- Try it:
Write out every line below that contains "słodki".

(Saved entries)
*** Begin section ***

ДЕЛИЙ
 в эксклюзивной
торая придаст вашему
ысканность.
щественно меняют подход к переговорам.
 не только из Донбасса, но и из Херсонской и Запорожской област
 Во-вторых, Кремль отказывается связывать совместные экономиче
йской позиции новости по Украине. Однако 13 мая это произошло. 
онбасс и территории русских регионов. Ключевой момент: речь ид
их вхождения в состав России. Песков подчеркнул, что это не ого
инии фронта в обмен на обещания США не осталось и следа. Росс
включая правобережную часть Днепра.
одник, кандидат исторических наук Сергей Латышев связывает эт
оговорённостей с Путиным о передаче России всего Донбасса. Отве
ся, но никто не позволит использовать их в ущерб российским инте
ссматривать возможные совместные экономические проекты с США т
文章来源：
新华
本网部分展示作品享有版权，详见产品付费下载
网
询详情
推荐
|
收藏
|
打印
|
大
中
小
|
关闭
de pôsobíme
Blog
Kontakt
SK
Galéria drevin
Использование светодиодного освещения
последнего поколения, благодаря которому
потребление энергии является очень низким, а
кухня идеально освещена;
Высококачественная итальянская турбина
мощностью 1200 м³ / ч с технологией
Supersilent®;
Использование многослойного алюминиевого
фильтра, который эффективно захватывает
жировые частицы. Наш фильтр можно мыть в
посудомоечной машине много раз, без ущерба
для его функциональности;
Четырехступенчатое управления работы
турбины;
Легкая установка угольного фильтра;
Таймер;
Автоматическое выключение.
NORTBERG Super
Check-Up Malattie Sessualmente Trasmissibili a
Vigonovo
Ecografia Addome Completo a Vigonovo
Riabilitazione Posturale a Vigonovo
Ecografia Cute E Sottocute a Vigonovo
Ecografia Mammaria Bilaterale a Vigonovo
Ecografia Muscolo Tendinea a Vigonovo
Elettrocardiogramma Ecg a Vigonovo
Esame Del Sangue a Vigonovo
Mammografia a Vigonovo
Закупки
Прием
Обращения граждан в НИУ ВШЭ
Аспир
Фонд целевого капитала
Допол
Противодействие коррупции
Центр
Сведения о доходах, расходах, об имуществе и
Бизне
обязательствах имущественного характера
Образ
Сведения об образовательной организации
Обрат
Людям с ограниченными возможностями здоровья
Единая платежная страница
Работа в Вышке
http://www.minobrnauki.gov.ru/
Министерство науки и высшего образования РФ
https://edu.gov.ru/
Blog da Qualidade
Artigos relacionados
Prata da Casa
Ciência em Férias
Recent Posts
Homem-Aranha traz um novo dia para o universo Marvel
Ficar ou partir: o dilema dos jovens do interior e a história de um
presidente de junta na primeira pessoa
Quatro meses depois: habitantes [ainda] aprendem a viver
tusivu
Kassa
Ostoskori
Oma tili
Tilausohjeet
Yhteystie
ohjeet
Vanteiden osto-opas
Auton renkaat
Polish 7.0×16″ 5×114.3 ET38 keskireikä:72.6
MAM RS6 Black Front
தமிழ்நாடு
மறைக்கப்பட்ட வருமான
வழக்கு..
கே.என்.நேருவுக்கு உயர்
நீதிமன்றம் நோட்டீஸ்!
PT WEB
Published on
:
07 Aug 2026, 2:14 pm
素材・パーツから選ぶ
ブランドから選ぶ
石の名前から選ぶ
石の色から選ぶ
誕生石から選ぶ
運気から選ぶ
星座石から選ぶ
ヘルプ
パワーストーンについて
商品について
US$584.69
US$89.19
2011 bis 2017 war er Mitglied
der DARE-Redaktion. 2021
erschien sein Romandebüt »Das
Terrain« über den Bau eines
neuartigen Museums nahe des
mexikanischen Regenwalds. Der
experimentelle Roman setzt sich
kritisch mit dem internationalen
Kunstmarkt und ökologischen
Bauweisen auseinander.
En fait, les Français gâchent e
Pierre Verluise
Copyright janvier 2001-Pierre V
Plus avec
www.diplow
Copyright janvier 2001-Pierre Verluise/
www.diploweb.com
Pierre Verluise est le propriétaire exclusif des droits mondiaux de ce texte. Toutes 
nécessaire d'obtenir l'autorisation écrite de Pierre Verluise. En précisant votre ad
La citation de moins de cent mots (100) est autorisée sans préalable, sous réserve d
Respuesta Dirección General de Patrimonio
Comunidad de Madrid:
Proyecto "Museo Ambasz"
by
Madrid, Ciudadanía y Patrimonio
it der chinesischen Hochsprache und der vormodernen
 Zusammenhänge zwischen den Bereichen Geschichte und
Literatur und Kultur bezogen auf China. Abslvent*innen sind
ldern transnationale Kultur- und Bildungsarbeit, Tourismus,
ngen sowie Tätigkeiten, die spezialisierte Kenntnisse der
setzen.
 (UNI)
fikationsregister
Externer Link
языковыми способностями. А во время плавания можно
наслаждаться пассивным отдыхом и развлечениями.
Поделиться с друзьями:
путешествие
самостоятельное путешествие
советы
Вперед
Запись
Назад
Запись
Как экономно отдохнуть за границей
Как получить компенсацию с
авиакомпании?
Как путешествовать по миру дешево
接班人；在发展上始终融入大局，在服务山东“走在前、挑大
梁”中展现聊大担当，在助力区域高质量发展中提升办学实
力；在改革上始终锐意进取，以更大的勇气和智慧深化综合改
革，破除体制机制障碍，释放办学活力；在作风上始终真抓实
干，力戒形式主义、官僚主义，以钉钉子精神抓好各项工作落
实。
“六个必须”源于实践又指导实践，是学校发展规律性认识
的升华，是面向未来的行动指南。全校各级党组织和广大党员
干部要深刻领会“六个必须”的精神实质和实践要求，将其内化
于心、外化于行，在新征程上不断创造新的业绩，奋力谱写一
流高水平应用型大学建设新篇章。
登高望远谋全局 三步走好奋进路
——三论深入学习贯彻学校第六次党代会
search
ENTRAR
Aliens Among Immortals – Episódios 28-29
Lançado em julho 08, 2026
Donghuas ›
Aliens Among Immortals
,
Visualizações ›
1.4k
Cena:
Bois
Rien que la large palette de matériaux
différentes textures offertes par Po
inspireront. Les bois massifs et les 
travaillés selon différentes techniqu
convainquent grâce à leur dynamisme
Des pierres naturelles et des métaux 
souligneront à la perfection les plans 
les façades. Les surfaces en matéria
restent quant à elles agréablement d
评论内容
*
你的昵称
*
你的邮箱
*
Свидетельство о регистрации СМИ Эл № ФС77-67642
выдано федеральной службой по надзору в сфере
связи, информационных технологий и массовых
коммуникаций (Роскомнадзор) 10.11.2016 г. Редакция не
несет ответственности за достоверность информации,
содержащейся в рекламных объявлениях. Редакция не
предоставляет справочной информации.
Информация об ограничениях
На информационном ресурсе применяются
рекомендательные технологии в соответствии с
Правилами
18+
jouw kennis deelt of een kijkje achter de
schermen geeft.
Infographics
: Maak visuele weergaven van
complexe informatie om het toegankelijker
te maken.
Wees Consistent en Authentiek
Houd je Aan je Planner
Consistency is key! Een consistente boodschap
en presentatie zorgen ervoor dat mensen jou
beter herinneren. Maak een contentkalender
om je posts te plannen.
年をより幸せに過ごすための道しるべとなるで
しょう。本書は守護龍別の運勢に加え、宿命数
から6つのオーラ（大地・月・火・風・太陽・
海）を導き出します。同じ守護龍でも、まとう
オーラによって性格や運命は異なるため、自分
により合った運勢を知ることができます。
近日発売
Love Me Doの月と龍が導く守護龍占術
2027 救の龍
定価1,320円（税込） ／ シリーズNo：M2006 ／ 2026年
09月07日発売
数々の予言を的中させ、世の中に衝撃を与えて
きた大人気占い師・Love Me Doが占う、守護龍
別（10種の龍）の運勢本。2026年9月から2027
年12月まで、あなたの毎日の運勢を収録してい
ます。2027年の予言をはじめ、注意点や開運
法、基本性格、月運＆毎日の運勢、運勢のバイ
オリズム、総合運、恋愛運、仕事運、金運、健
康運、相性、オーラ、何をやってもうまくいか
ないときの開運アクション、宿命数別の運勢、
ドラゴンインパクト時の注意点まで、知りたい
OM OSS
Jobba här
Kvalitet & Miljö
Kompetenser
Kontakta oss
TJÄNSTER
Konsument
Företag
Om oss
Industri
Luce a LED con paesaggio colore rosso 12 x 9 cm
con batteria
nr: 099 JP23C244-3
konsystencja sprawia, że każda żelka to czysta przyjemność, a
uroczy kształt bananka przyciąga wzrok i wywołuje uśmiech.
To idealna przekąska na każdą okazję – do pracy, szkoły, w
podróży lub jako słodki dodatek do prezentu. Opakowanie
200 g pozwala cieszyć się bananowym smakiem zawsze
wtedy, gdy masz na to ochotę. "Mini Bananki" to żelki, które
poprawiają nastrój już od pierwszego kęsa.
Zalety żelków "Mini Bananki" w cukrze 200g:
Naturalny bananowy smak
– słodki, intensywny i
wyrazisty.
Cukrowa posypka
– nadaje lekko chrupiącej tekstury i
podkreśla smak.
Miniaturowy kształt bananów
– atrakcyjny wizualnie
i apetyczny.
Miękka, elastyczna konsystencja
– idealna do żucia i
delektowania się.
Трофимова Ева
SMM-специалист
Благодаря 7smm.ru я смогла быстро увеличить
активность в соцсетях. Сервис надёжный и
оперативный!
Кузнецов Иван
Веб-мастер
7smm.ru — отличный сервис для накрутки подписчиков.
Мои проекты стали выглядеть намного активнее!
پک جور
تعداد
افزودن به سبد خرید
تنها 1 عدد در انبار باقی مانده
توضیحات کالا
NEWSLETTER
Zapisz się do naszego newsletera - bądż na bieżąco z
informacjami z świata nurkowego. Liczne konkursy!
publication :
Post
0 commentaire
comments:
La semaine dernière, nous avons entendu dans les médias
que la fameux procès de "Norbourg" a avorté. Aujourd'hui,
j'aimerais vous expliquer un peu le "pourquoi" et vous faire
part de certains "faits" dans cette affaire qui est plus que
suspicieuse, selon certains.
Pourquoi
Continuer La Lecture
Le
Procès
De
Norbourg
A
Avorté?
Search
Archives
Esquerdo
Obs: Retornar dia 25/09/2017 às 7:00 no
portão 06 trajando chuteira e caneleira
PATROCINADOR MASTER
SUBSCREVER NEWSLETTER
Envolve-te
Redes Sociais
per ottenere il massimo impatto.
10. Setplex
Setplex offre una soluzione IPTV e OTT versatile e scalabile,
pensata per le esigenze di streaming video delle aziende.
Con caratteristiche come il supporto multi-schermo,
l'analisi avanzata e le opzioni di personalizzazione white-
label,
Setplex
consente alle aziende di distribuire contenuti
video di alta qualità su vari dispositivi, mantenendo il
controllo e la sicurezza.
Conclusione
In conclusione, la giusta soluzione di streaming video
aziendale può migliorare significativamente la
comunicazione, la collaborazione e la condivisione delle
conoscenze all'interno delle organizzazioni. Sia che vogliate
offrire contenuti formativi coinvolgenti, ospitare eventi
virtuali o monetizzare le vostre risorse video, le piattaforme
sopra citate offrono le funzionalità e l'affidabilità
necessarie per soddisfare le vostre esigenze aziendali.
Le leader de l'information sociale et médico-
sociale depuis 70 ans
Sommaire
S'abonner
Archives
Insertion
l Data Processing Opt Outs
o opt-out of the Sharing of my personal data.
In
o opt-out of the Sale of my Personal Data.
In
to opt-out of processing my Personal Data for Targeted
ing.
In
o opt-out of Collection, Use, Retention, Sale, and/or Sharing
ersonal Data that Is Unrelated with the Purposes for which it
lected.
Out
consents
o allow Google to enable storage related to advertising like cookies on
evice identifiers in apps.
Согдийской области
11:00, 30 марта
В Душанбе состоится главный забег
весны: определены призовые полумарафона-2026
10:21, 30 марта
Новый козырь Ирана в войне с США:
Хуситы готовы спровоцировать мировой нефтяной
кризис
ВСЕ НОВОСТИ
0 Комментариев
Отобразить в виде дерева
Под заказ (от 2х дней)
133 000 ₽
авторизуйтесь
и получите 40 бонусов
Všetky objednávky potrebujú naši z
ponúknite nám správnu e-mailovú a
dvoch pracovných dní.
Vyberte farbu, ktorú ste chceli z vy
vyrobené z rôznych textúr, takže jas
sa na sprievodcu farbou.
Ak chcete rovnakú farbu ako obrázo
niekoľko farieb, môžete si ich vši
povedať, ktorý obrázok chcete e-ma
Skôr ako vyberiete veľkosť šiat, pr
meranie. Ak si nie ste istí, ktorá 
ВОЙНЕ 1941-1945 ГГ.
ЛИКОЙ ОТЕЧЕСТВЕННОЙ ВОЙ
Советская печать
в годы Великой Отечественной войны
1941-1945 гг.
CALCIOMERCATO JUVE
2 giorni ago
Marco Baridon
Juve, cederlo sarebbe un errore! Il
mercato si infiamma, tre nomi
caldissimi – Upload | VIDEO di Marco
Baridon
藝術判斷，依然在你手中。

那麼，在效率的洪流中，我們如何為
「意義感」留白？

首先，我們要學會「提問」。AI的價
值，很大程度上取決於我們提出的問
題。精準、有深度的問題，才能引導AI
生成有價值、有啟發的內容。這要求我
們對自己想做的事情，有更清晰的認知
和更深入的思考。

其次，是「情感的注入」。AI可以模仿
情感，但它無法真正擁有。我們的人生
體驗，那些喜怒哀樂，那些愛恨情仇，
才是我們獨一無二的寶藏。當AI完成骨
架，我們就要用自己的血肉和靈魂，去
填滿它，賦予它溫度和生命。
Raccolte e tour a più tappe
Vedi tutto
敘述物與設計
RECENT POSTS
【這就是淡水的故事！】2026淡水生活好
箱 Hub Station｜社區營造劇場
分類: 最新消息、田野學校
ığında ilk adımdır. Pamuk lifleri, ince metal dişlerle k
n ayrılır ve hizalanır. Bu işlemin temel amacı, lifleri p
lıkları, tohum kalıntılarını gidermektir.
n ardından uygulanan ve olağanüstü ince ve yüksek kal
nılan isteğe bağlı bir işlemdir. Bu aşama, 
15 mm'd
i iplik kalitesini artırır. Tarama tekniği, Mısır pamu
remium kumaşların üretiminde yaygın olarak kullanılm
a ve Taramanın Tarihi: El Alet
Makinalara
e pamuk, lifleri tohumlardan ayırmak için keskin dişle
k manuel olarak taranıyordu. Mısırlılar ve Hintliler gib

*** End section ***

- Task solution:
podróży lub jako słodki dodatek do prezentu. Opakowanie
– słodki, intensywny i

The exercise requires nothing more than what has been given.